WORK REQUIRED: All lines holding the word "記憶方法" are to be copied from the records beneath.

RECORDS PROVIDED:
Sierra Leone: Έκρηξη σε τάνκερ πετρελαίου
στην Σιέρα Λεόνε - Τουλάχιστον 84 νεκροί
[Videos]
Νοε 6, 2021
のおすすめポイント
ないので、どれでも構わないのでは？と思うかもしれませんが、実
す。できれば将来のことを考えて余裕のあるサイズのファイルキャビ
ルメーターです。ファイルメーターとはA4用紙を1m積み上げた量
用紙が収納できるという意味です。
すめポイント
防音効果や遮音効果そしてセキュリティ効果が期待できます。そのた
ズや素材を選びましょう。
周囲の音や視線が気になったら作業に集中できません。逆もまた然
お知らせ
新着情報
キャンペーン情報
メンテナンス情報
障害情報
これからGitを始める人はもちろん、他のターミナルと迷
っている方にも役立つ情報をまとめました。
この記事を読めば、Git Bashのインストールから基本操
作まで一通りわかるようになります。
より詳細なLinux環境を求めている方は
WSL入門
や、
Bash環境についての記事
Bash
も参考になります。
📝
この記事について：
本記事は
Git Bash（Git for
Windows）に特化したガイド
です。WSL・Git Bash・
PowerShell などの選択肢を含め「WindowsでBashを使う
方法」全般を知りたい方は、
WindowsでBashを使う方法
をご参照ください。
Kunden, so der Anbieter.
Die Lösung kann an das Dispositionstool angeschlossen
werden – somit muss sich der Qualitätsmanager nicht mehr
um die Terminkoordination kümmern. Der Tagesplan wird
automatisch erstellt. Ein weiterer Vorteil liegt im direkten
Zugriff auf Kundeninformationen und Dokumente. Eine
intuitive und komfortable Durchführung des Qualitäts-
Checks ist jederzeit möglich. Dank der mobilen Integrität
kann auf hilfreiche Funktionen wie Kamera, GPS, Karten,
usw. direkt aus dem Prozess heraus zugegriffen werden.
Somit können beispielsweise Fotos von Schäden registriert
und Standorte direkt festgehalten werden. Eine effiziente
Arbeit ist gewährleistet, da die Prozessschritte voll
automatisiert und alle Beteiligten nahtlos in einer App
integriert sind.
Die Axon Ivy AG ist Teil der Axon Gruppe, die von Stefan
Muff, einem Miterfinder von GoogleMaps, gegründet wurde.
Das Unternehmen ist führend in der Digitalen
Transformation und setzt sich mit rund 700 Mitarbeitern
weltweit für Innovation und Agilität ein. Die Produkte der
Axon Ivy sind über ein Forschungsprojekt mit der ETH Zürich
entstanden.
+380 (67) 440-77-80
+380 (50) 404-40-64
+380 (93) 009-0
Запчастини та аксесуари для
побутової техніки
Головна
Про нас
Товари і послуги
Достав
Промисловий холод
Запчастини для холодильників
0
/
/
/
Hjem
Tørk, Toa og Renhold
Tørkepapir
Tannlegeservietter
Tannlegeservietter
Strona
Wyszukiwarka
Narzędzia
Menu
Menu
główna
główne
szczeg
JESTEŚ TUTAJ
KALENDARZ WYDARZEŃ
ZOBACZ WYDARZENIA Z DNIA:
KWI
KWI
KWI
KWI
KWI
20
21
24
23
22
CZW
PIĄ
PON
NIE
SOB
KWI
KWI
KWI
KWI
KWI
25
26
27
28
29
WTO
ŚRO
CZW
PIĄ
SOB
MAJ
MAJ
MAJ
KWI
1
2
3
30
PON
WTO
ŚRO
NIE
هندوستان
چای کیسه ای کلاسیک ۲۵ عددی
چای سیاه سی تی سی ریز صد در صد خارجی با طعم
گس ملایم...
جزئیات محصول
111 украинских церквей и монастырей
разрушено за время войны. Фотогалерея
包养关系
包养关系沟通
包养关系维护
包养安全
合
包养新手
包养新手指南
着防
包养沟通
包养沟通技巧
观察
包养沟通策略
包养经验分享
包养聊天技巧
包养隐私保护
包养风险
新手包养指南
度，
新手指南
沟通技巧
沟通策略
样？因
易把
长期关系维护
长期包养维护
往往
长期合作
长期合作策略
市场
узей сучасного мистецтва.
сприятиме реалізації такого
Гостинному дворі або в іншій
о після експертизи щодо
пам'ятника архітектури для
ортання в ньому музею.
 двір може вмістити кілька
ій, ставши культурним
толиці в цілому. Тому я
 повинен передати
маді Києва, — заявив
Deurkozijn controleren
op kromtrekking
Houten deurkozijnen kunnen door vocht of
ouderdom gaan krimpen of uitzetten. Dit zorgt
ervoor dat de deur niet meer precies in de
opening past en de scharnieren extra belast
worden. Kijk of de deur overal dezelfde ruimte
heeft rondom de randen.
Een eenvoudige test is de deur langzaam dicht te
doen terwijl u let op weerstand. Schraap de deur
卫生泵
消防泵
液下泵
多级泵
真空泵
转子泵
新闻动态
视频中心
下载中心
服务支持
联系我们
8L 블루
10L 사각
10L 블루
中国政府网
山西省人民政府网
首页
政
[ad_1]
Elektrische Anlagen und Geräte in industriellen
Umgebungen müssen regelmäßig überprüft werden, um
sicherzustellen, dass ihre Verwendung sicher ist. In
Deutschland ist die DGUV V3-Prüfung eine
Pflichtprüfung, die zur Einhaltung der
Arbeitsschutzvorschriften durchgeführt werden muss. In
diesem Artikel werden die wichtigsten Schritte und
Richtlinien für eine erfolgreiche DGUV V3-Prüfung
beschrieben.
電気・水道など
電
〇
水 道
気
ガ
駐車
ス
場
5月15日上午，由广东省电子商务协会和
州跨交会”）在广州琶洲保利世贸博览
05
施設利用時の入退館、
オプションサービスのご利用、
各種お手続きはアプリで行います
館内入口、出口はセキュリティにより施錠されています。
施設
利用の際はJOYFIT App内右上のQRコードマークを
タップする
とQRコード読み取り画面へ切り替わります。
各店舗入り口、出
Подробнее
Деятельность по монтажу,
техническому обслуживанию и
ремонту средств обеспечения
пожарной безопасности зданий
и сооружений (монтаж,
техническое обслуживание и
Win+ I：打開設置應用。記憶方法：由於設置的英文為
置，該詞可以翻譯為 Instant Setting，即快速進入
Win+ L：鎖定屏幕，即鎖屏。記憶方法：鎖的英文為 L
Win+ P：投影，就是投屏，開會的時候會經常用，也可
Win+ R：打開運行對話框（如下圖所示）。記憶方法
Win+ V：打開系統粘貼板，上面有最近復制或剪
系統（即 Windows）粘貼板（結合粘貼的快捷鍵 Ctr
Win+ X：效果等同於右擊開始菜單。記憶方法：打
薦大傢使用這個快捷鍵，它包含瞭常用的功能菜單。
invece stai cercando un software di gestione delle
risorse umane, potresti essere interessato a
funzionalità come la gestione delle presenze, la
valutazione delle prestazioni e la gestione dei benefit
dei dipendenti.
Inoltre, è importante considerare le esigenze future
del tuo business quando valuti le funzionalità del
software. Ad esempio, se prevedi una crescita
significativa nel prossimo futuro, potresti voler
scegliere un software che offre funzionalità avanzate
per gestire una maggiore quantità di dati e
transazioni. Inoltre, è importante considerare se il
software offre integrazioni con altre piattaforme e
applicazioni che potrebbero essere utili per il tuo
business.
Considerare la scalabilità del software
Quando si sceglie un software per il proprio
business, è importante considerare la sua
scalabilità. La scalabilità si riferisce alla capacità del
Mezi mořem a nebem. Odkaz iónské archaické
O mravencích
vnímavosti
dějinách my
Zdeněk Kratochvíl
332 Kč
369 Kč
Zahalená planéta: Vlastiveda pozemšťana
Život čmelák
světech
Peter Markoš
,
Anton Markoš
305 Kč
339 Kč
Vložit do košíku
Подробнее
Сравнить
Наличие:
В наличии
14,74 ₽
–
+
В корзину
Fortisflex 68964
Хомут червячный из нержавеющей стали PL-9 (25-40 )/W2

ANSWER SPACE:
Win+ I：打開設置應用。記憶方法：由於設置的英文為
Win+ L：鎖定屏幕，即鎖屏。記憶方法：鎖的英文為 L
Win+ R：打開運行對話框（如下圖所示）。記憶方法
Win+ X：效果等同於右擊開始菜單。記憶方法：打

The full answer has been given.